[OpenAFS] Re: Practicality of near-continuous replication on busy volumes

Andrew Deason adeason@sinenomine.net
Thu, 3 Jul 2014 17:16:10 -0500


On Thu, 3 Jul 2014 17:49:05 +0100
Dominic Hargreaves <dominic.hargreaves@it.ox.ac.uk> wrote:

> Has anyone got any experience of doing this kind of thing with a busy
> and large-ish (100s of GB) volume? Is it workable in principle or have
> people found that there is a practical limit to how quickly/often vos
> releases can be done - or any other flaws in the scheme?

As mentioned, some sites do have automated volume releases at intervals
of around 15 minutes or a bit less. I don't think I've seen anyone go
down to once a minute; I don't even really like it when someone goes
down to 15 minutes, but it can work.

What can make this impractical is how much data is changing in files and
how many clients you have accessing the RO data. The size of the entire
volume doesn't really matter much, but the number of files and the sizes
of individual files can. The differential data sent for a volume release
is currently sent at the per-file level, so if you're appending to a
file (or otherwise changing large files) you have to send the entire
file every time.
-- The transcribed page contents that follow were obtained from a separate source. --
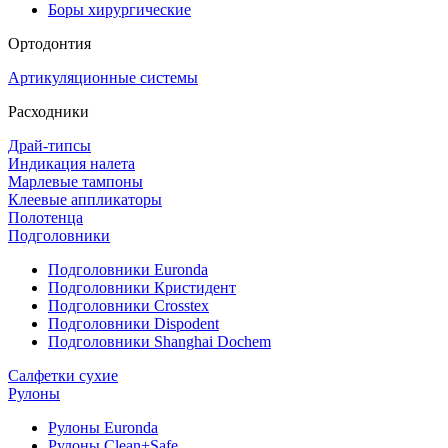
Боры хирургические
Ортодонтия
Артикуляционные системы
Расходники
Драй-типсы
Индикация налета
Марлевые тампоны
Клеевые аппликаторы
Полотенца
Подголовники
Подголовники Euronda
Подголовники Кристидент
Подголовники Crosstex
Подголовники Dispodent
Подголовники Shanghai Dochem
Салфетки сухие
Рулоны
Рулоны Euronda
Рулоны Clean+Safe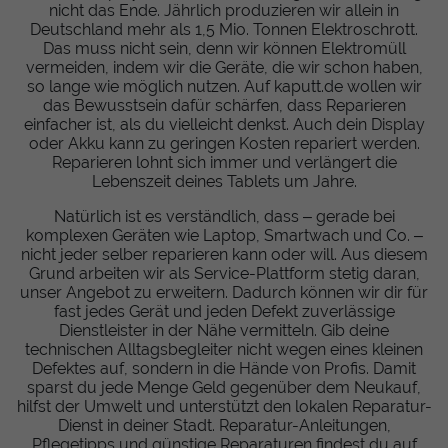
nicht das Ende. Jährlich produzieren wir allein in
Deutschland mehr als 1,5 Mio. Tonnen Elektroschrott.
Das muss nicht sein, denn wir können Elektromüll
vermeiden, indem wir die Geräte, die wir schon haben,
so lange wie möglich nutzen. Auf kaputt.de wollen wir
das Bewusstsein dafür schärfen, dass Reparieren
einfacher ist, als du vielleicht denkst. Auch dein Display
oder Akku kann zu geringen Kosten repariert werden.
Reparieren lohnt sich immer und verlängert die
Lebenszeit deines Tablets um Jahre.
Natürlich ist es verständlich, dass – gerade bei
komplexen Geräten wie Laptop, Smartwach und Co. –
nicht jeder selber reparieren kann oder will. Aus diesem
Grund arbeiten wir als Service-Plattform stetig daran,
unser Angebot zu erweitern. Dadurch können wir dir für
fast jedes Gerät und jeden Defekt zuverlässige
Dienstleister in der Nähe vermitteln. Gib deine
technischen Alltagsbegleiter nicht wegen eines kleinen
Defektes auf, sondern in die Hände von Profis. Damit
sparst du jede Menge Geld gegenüber dem Neukauf,
hilfst der Umwelt und unterstützt den lokalen Reparatur-
Dienst in deiner Stadt. Reparatur-Anleitungen,
Pflegetipps und günstige Reparaturen findest du auf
That alone can mean a release takes a large portion of
a minute, depending on the file size and network link.

Releasing frequently also effectively destroys AFS' client-side metadata
caching for the ROs; currently every release you do means that a client
reading from the RO must contact the fileserver for every single file it
accesses again, even if the file hasn't changed. You can also get
clients that can delay the release because they are holding open
references to the relevant volume, which the (recent) fileserver option
-offline-timeout can alleviate.

If nothing accesses the RO normally, then that doesn't really matter.
But if nothing is accessing the remote copy and you just want a hot
spare, you could maybe more easily handle this at the level of the
/vicepX filesystem. Either use a clustering fs for that, or some kind of
shared block storage or DRBD or something similar.

-- 
Andrew Deason
adeason@sinenomine.net